O levantamento oficial divulgado na terça-feira (28/10) registrava 64 mortos — 60 suspeitos e quatro policiais. Durante a madrugada, moradores da Penha carregaram dezenas de novos corpos até a Praça São Lucas, na Estrada José Rucas, elevando para 132 o número total de vítimas. A Polícia Civil trabalha na identificação dos mortos e na apuração das circunstâncias, já que a megaoperação, que mobilizou 2,5 mil agentes, vinha sendo planejada havia dois meses, para frear a expansão do Comando Vermelho.
No Carandiru, a tragédia durou menos de 30 minutos. Foram 3,5 mil disparos e 111 detentos executados, muitos deles após se renderem. O episódio deu origem ao livro Estação Carandiru, escrito por Drauzio Varella, e à adaptação cinematográfica dirigida por Hector Babenco em 2003, estrelada por Rodrigo Santoro. O filme ganhou projeção internacional e consolidou o massacre como símbolo da violência institucional brasileira.

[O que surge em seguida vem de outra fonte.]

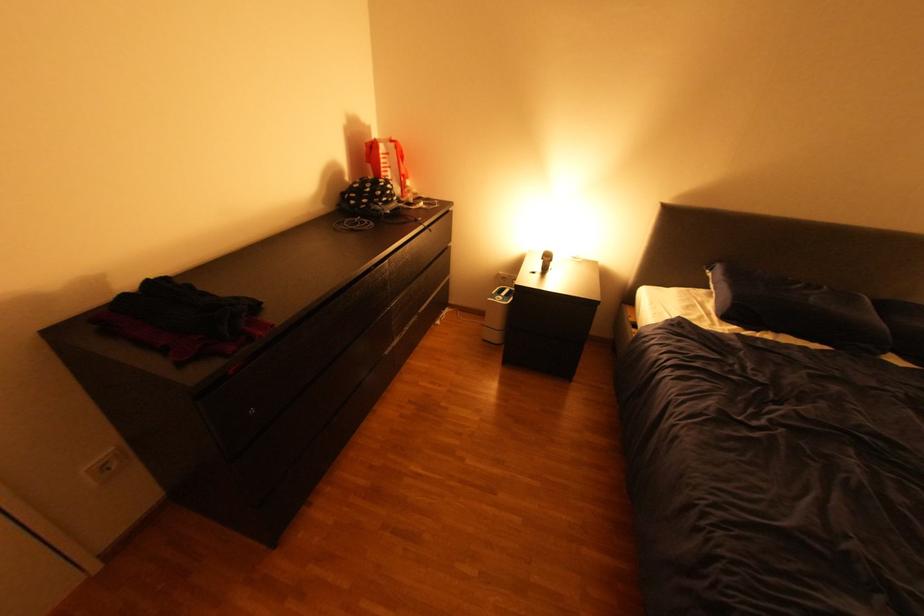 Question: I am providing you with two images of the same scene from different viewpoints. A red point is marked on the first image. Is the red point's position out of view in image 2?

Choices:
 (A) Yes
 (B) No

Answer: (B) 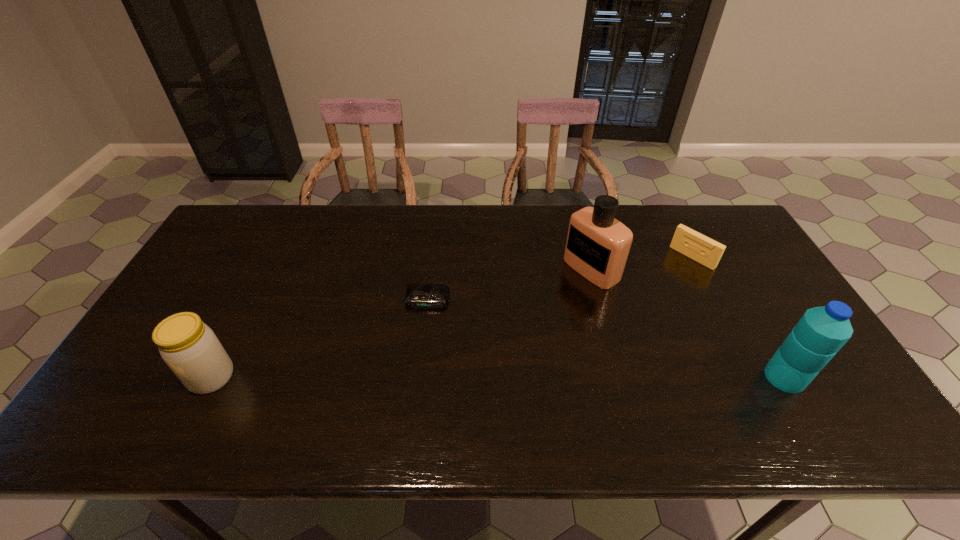 I want to click on the third tallest object, so click(x=190, y=348).

This screenshot has height=540, width=960. What are the coordinates of `jar` in the screenshot? It's located at (190, 348).

At what (x,y) coordinates should I click in order to perform the action: click on water bottle. Please return your answer as a coordinate pair (x, y). The image size is (960, 540). Looking at the image, I should click on (821, 332).

Locate an element on the screen. the third nearest object is located at coordinates (418, 295).

Find the location of a particular element. alarm clock is located at coordinates (418, 295).

This screenshot has height=540, width=960. I want to click on the third object from right to left, so click(x=597, y=247).

The image size is (960, 540). I want to click on the fourth tallest object, so (x=706, y=251).

Locate an element on the screen. The width and height of the screenshot is (960, 540). free region located on the right of the third shortest object is located at coordinates (275, 377).

Where is `blank area located on the left of the water bottle`? This screenshot has width=960, height=540. blank area located on the left of the water bottle is located at coordinates (717, 377).

Where is `vacant region located on the display of the third farthest object`? This screenshot has width=960, height=540. vacant region located on the display of the third farthest object is located at coordinates (412, 392). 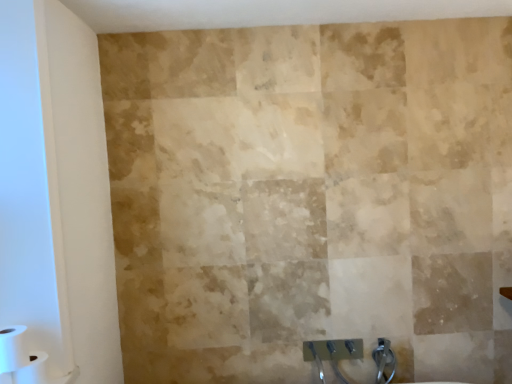 Question: Is white matte toilet paper at lower left, the 2th toilet paper from the top, spatially inside transparent glass door at left, or outside of it?

Choices:
 (A) outside
 (B) inside

Answer: (A)

Question: Relative to transparent glass door at left, is white matte toilet paper at lower left, arranged as the 1th toilet paper when ordered from the bottom, in front or behind?

Choices:
 (A) behind
 (B) front

Answer: (A)

Question: Based on their relative distances, which object is nearer to the white matte toilet paper at lower left, which is the 1th toilet paper in top-to-bottom order?

Choices:
 (A) white matte toilet paper at lower left, arranged as the 1th toilet paper when ordered from the bottom
 (B) transparent glass door at left

Answer: (A)

Question: Which object is positioned farthest from the transparent glass door at left?

Choices:
 (A) white matte toilet paper at lower left, the 2th toilet paper from the top
 (B) white matte toilet paper at lower left, which is the 1th toilet paper in top-to-bottom order

Answer: (A) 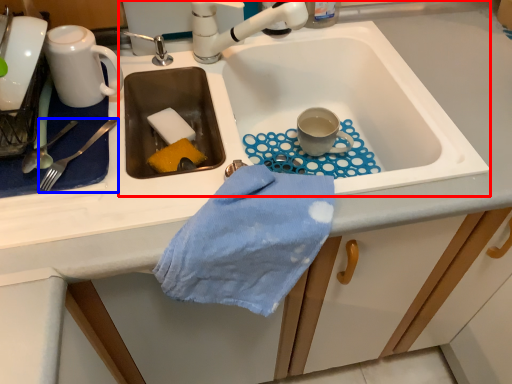 Question: Which object appears farthest to the camera in this image, sink (highlighted by a red box) or silverware (highlighted by a blue box)?

Choices:
 (A) sink
 (B) silverware

Answer: (A) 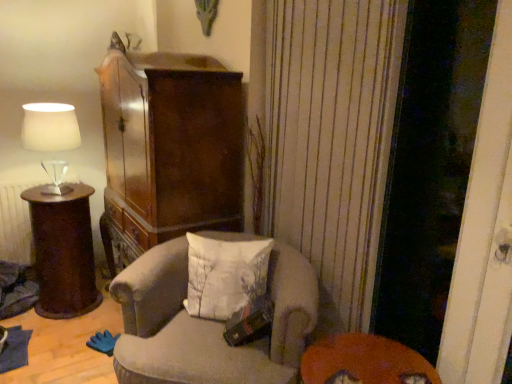 Question: Is velvet beige armchair at center wider than white fabric pillow at center?

Choices:
 (A) no
 (B) yes

Answer: (B)

Question: Is velvet beige armchair at center smaller than white fabric pillow at center?

Choices:
 (A) no
 (B) yes

Answer: (A)

Question: Is velvet beige armchair at center at the right side of white fabric pillow at center?

Choices:
 (A) yes
 (B) no

Answer: (B)

Question: Can you confirm if velvet beige armchair at center is taller than white fabric pillow at center?

Choices:
 (A) no
 (B) yes

Answer: (B)

Question: Is white fabric pillow at center completely or partially inside velvet beige armchair at center?

Choices:
 (A) yes
 (B) no

Answer: (A)

Question: Does velvet beige armchair at center have a lesser width compared to white fabric pillow at center?

Choices:
 (A) yes
 (B) no

Answer: (B)

Question: Can we say velvet beige armchair at center lies outside orange felt table at lower right?

Choices:
 (A) yes
 (B) no

Answer: (A)

Question: Does velvet beige armchair at center have a lesser height compared to orange felt table at lower right?

Choices:
 (A) no
 (B) yes

Answer: (A)

Question: Is velvet beige armchair at center to the left of orange felt table at lower right from the viewer's perspective?

Choices:
 (A) yes
 (B) no

Answer: (A)

Question: From the image's perspective, is velvet beige armchair at center located above orange felt table at lower right?

Choices:
 (A) yes
 (B) no

Answer: (A)

Question: Is velvet beige armchair at center not near orange felt table at lower right?

Choices:
 (A) yes
 (B) no

Answer: (B)

Question: Considering the relative sizes of velvet beige armchair at center and orange felt table at lower right in the image provided, is velvet beige armchair at center wider than orange felt table at lower right?

Choices:
 (A) no
 (B) yes

Answer: (B)

Question: Is dark brown polished wood side table at left positioned with its back to transparent glass screen door at right?

Choices:
 (A) yes
 (B) no

Answer: (B) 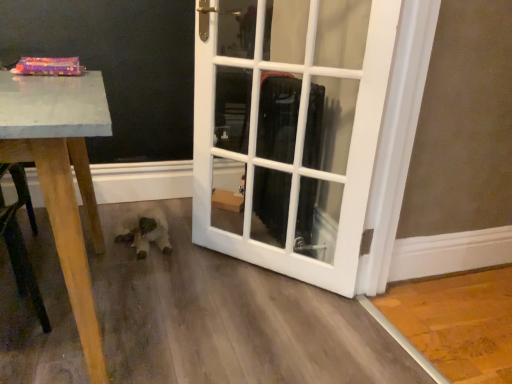 I want to click on free space behind white plush toy at lower center, so point(158,205). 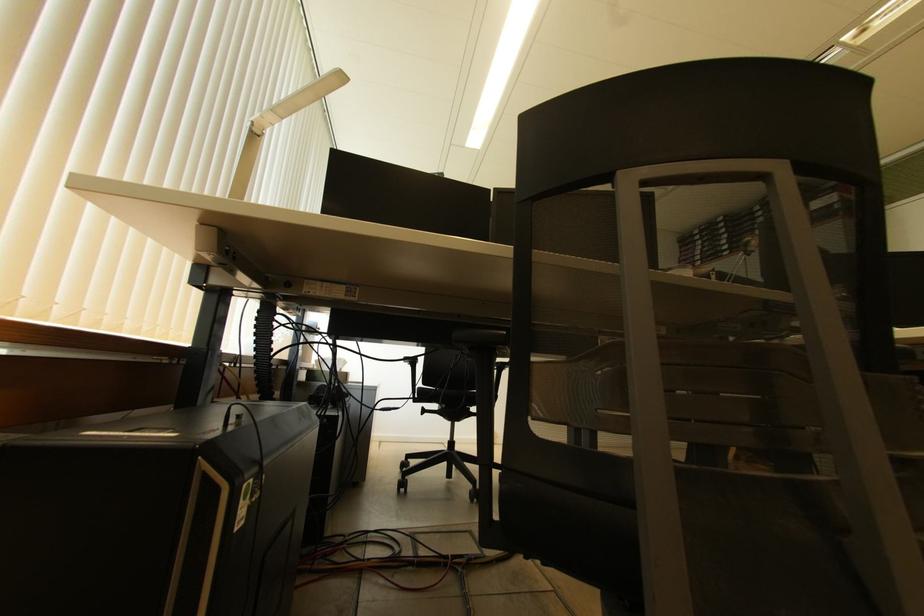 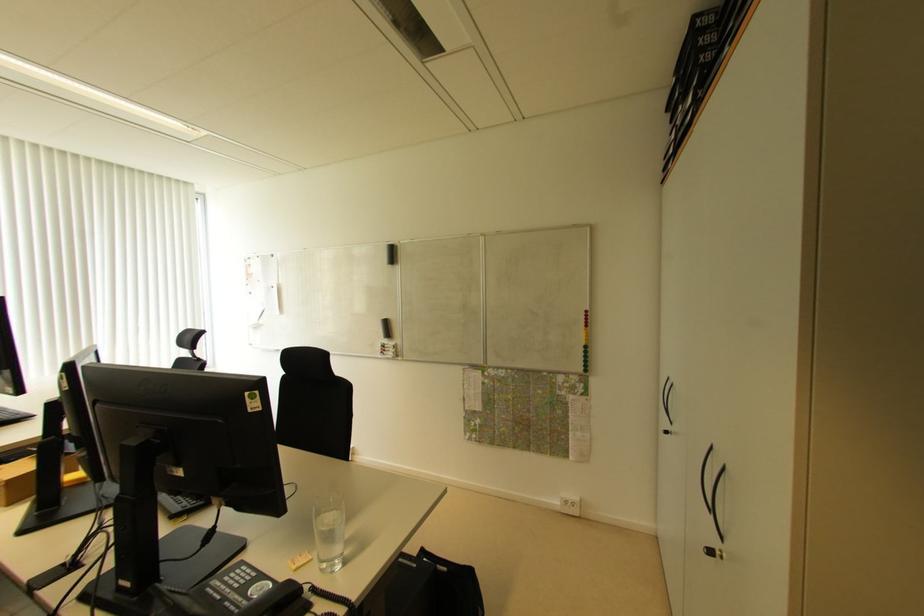 Which direction would the cameraman need to move to produce the second image?

The cameraman walked toward right, forward. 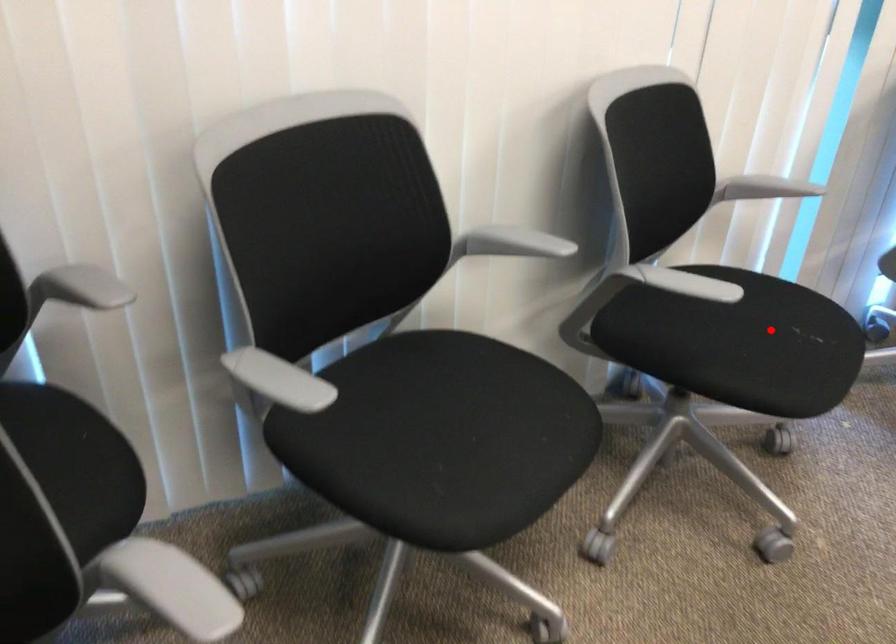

Três décadas depois, o país volta a assistir a cenas de guerra. A operação na Penha e no Alemão, apresentada pelo governador Cláudio Castro como uma ofensiva contra narcoterroristas, teve confrontos com drones armados e tiroteios intensos. Traficantes lançaram granadas contra as forças especiais da Core e do Bope, e moradores relataram corpos espalhados pela Serra da Misericórdia. A ação terminou com 81 prisões e a apreensão de 42 fuzis.
O governo do Rio reconhece que o Estado não consegue lidar sozinho com o poder das facções. Já organizações de direitos humanos denunciam a banalização da violência e alertam para a repetição de padrões de extermínio. Enquanto isso, novas incursões são planejadas para áreas sob domínio do Comando Vermelho. O principal alvo, Edgar Alves de Andrade — o Doca, apontado como líder da facção na Penha —, segue foragido.